Die chinesische Staatsführung hat ihre ganz eigene Version dessen, was in Xinjiang – oder Ostturkestan – passiert. Dabei bestreitet sie nicht einmal, dass sie gegen die einstige Bevölkerungsmehrheit hart durchgreift. »Die Chinesen sprechen von einem Krieg gegen den Terror«, erklärt Kadeer. Uigurische Separatisten sind für Peking islamistische Terroristen. »Die Unterdrückung der Uiguren hat aber mit Religion gar nichts zu tun, es geht um Macht und Geld«, behauptet Kadeer. »Die chinesische Staatsführung gehört nur zu denen, die den ›Kampf gegen den Terror‹ nutzen, um den Widerstand der Uiguren unter einem gefälligen Deckmantel zu brechen.« Im März 2015 wurde ein Gesetz beschlossen, das jede Art religiöser Betätigung in Xinjiang unter Generalverdacht stellt. Wer auch nur Räume vermietet, damit sich darin Gläubige zum Gebet treffen können, muss lange Gefängnisstrafen wegen der Unterstützung des Terrorismus befürchten. Wenige Monate nach dem Beschluss, im islamischen Fastenmonat Ramadan, wurde Beamten und Schülern das Fasten untersagt. Han-Chinesen wurden ermuntert, Fastende zu denunzieren. Das Gesetz ist bewusst vage gehalten, um maximale Unsicherheit und damit Angst zu schüren. Die Uiguren sollen unbedingt davon abgehalten werden, ihren eigenen Staat zu gründen.
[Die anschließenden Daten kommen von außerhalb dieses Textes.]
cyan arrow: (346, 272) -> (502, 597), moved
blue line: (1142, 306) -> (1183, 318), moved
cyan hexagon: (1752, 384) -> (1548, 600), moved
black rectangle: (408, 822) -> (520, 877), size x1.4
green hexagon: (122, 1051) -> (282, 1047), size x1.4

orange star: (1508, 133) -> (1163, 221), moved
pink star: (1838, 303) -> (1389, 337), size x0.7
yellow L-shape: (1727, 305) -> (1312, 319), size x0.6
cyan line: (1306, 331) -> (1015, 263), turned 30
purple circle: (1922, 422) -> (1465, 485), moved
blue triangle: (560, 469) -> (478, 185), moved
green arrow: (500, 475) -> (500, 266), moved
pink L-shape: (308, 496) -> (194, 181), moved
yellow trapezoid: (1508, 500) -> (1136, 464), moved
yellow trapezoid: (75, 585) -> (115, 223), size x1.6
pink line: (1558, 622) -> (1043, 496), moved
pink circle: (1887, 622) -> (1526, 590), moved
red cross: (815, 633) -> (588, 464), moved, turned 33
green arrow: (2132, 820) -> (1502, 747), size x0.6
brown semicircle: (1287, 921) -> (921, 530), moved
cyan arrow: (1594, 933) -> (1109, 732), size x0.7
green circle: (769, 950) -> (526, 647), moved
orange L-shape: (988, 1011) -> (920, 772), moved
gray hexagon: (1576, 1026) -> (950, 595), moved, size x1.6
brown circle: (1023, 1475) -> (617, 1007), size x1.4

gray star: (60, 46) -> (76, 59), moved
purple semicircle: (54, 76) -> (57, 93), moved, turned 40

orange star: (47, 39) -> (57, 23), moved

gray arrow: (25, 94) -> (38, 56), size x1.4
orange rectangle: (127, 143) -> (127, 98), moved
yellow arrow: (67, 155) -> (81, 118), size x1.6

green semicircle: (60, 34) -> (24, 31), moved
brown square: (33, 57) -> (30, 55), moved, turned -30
Dabei haben sie eigentlich ein verbrieftes Recht dazu. Artikel 1 des UN-Zivilpakts besagt: »Alle Völker haben das Recht auf Selbstbestimmung. Kraft dieses Rechts entscheiden sie frei über ihren politischen Status und gestalten in Freiheit ihre wirtschaft-liche, soziale und kulturelle Entwicklung.« Die beiden Sätze stehen wortgleich auch in Artikel 1 des UN-Sozialpakts. Beide Pakte, 1966 verabschiedet, stellen gemeinsam mit der Allgemeinen Erklärung der Menschenrechte für Völkerrechtler eine Art globaler »Bill of Rights« dar. Die eigentliche Bill of Rights, der erste Zusatz zur US-Verfassung, beginnt ihrerseits mit den Worten: »We the People« (»Wir, das Volk«). Dass Artikel 1 in beiden UN-Pakten gleichlautet, unterstreicht für Juristen die besondere Bedeutung ihres Inhalts. Der Schweizer Historiker Jörg Fisch zieht daraus den Schluss, »dass der Genuss des Selbstbestimmungsrechts durch ein Volk die Voraussetzung für den Genuss aller übrigen Rechte ist. Ohne Selbstbestimmungsrecht keine Menschenrechte.« Das Selbstbestimmungsrecht der Völker wird im Übrigen auf so unterschied-liche Männer wie den sowjetischen Revolutionär Wladimir Iljitsch Lenin und Woodrow Wilson, den ehemaligen US-Präsidenten und Begründer des Völkerbunds, zurückgeführt. Völkerrechtlich ist es auch deshalb praktisch unbestritten.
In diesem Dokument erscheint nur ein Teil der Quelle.